Credit Suisse claimed the swaps were good and tagged on an alternative claim for damages for breach of representations made by SVG in the ISDA Agreement and certain associated documents.
The Court held that of the five more complex transactions three were ultra vires SVG. Under English law that meant the transactions were void. On Credit Suisse's arguments that it was entitled to damages for breach of the representations made by SVG as to its capacity in the Master Agreement and a related management certificate the Court held this did not cure the ultra viresproblem or prevent SVG from arguing that the transactions were ineffective or the authority of the signatories limited.

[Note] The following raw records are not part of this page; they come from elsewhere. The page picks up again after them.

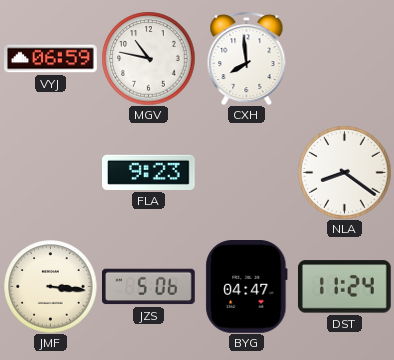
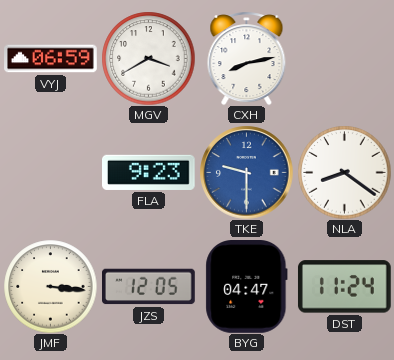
MGV: 10:47 -> 3:40
CXH: 7:59 -> 8:13
TKE: none -> 9:30
JZS: 5:06 -> 12:05
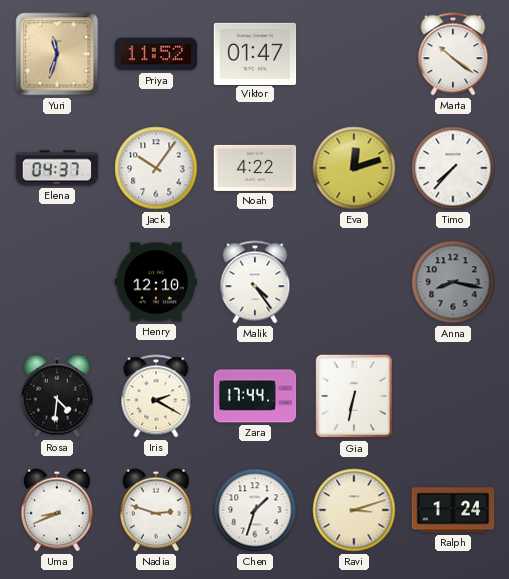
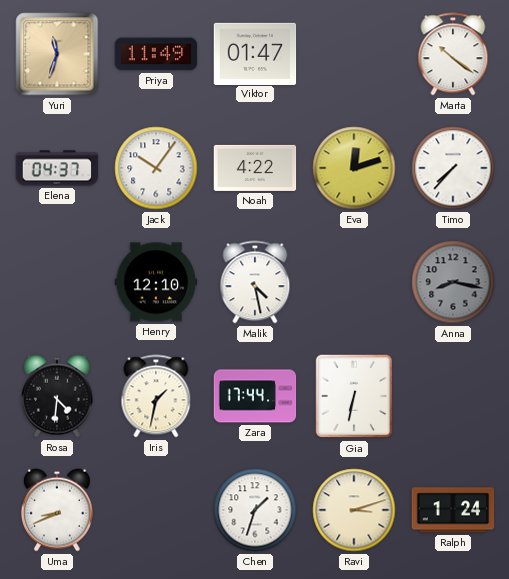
Priya: 11:52 -> 11:49
Malik: 4:24 -> 4:28
Iris: 2:20 -> 1:32
Nadia: 2:48 -> none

However, it then looked at the Additional Representations specifically crafted for those transactions which were set out in the Schedule to the Master Agreement which were in the following form.
"[SVG] hereby represents and warrants to [Credit Suisse] (which representations will be deemed to be repeated by [SVG] on each date on which a Transactions [sic] is entered into that:
- [SVG's] entry into and performance of its obligations under this Agreement and each Transaction hereunder is and will be in compliance with its articles of association (statuten), its financial rules (financieel statuut) and any other laws or regulations applicable to [SVG] from time to time including, but not limited to, the [BBSH] (as the same may be amended, supplemented or replaced); and
- [SVG] is entering into each Transaction purely for the purpose of hedging its exposures and not for the purpose of speculation".

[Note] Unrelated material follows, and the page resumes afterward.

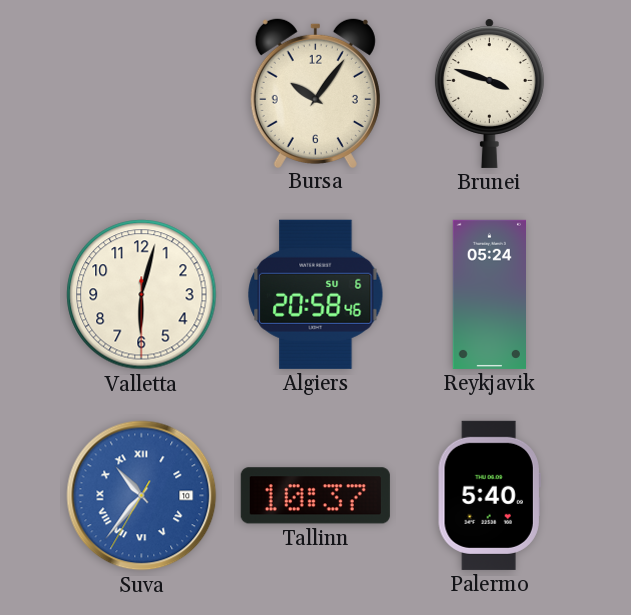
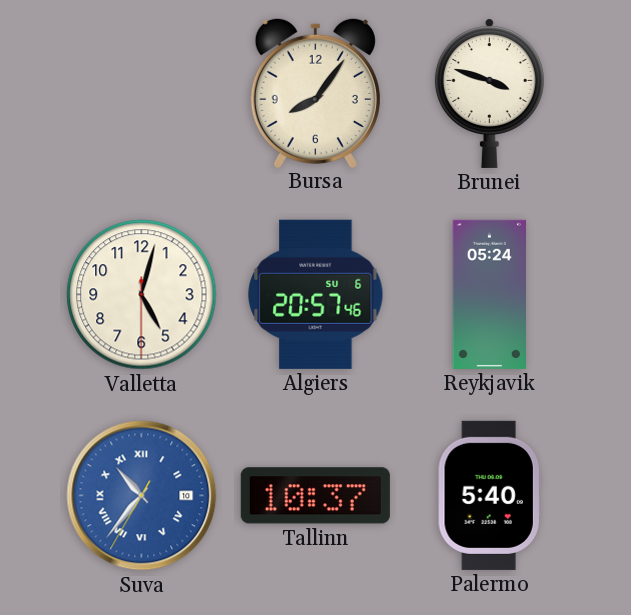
Bursa: 10:06 -> 8:06
Valletta: 6:02 -> 5:02
Algiers: 20:58 -> 20:57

The Court considered that these statements were intended by the parties to have contractual effect rather than being mere representations. As the judge stated at para 300:
"They unambiguously refer to [SVG] warranting to Credit Suisse the matters therein stated, and to my mind the parties clearly intended them to take effect as contractual undertakings as well as representations"
As a result of these statements having contractual effect – it meant SVG had in broad terms contractually promised Credit Suisse it would not enter into a Master Agreement for any transaction which was outside of its objects – SVG was prevented from taking the stance that its agreements were ultra vires. Credit Suisse could recover the sums due under those agreements. The Court also thought that Credit Suisse was entitled to damages for breach of these provisions which would be in a sum equal to the termination sums being claimed.
This case together with an earlier Court of Appeal decision Standard Chartered Bank v Ceylon Petroleum Corp,  EWCA Civ 1049 provides bank counterparties with a powerful suite of arguments with which to rebut any ultra vires or lack of capacity arguments by swap counterparties seeking to avoid liability. In the earlier case the Court of Appeal made it clear that the distinction that some counterparties seek to draw between transactions that "genuinely constituted hedges" and speculation is a false one which is not helpful in analysing these questions. In this case the Court has shown how a counterparty can protect itself against a later claim of ultra vires by adding express Additional Representations to cover off the point into a Schedule to the relevant Master Agreement. Although the judge criticised the drafting of these particular Additional Representations he still concluded they offered Credit Suisse full protection on the point.